Maiden Lane I and II ($mm, source: NY Fed)

But there is one little problem. Liquidation of these assets is challenging, to put it mildly. The Fed has been focused on Maiden Lane II, which is easier to sell. The assets are mostly subprime and Alt-A mortgages, with a bit of option ARM sprinkled in.

Maiden Lane II ($bn, Source: NY Fed)

These assets are ugly, but even this wonderful stuff could be sold if the price is right - mostly because these pools of loans can be analyzed. The Fed started selling early last year, but these sales were visibly pressuring the ABS/RMBS markets. As the ABX (CDS on senior tranche of asset backed securities index) price chart shows, ABS assets were declining in price in the first half of 2011. The Fed decided to stop in June after the sales impact spilled over into other credit markets such as HY corporate credit.

ABX (synthetic ABS) senior tranche price (Bloomberg)

Since then the Fed tried utilizing a form of Dutch Auction by inviting only the dealers who knew how to place this paper without disturbing the market (via large global client networks). In spite of the criticism for keeping the process limited to the biggest dealers, the process seemed to have been successful so far.
Bloomberg: The New York Fed was criticized for damaging credit markets with the regular sales, and halted them in June after disposing of about $10 billion in face value of the assets. It resumed the sales on Jan. 19, when it unloaded about $7 billion of assets in one block to Credit Suisse, after receiving an unsolicited bid for the securities from Goldman Sachs. Only Barclays and Bank of America were invited to also participate in that auction. Goldman Sachs won the auction for $6.2 billion of bonds this week after Credit Suisse placed an unsolicited bid for the assets. Barclays, Morgan Stanley (MS) and RBS Securities Inc. were also included in that sale. Barclays presented the second- highest offer in both auctions this year, according to a person familiar with the process.
Maiden Lane II balances have come down sharply as the result of these sales. (Note that under the new Volcker Rule, these sales could not be accomplished.)

Fed's assets of AIG rescue facilities (Source: The Fed)

Yet Maiden Lane (ML) III balances continue to remain high, and based on the valuation (table above), that's where the real "juice" is. The coverage ratio (ratio of assets to loan amount) is over 180%.

Coverage ratio for Maiden Lane III (Source: NY Fed)

So why not focus on selling these assets first? The answer has to do with the types of assets held in ML III  - the asset mix is just slightly different from ML II. As a bit of background, ML-III assets were acquired by the Fed via the settlement of AIG's CDS it has written. Unfortunately unlike the Treasury's settlement in the cases of GM and particularly Chrysler, where debt holders took a huge haircut, this earlier settlement was a bit more generous.
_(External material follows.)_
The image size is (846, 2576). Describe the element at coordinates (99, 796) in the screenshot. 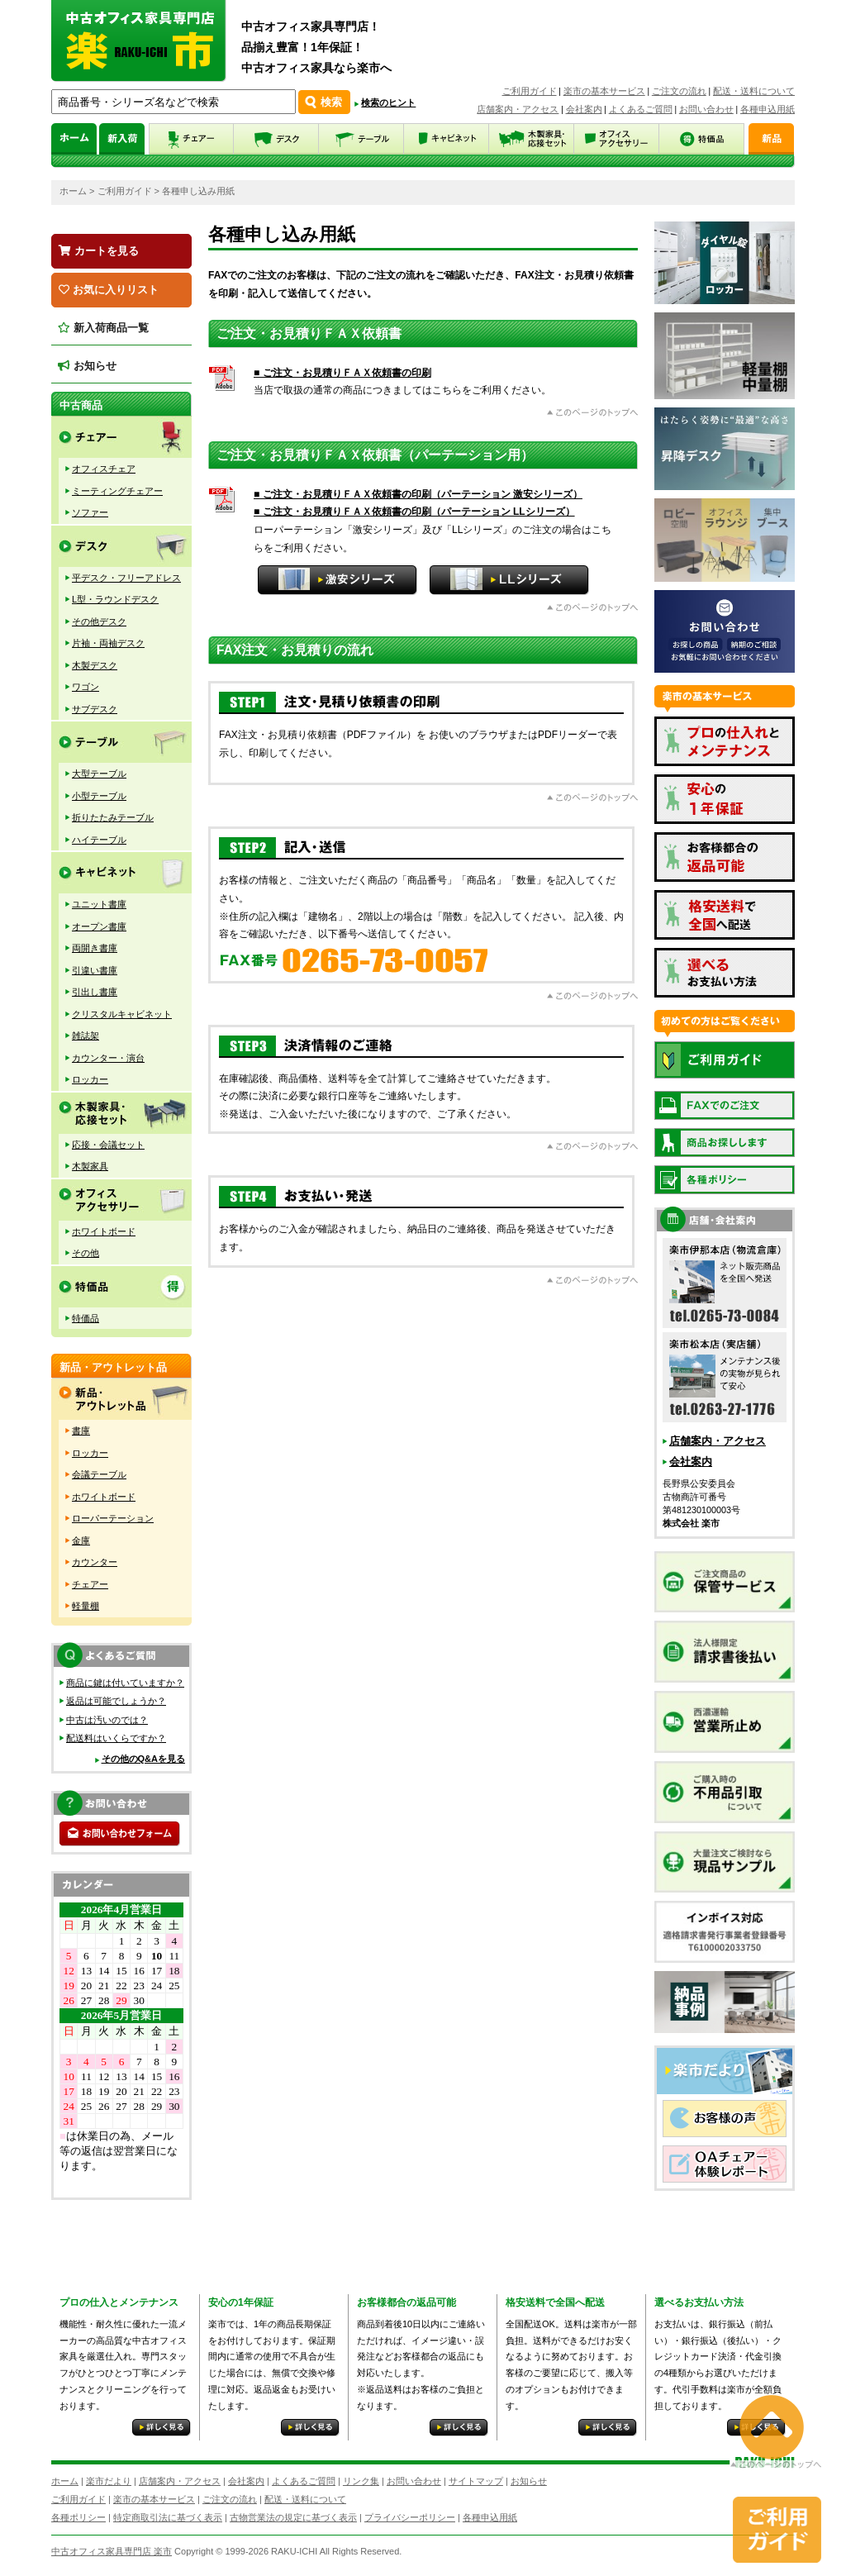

With some negotiation the Fed could have acquired these at a discount and would have an opportunity to make even more later. The assets on which the CDS was written were tranches (mostly "senior") of CDOs and they now sit on Fed's balance sheet.
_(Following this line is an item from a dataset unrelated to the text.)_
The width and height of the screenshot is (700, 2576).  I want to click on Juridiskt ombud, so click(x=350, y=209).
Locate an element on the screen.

Maiden Lane III ($bn, Source: NY Fed)

Subprime and Alt-A mortgages have been a problem in ML-II, but at least investors understand them and at the right price these assets can be placed. That's why ML-II is nearly unwound. But when it comes to the CDO tranches of ML-III, it's a whole other story. There is little appetite for structured credit these days among institutional investors. Therefore even dealers with the best client networks will have a tough time absorbing this paper. Indeed the Fed could make good money on this, but it may take years and strong credit markets to unwind this portfolio at a profit (particularly at current marks). However the Fed better move fast because under the Volcker Rule, the dealers can no longer hold this much inventory (unless they get a special exception), and these sales will stop altogether.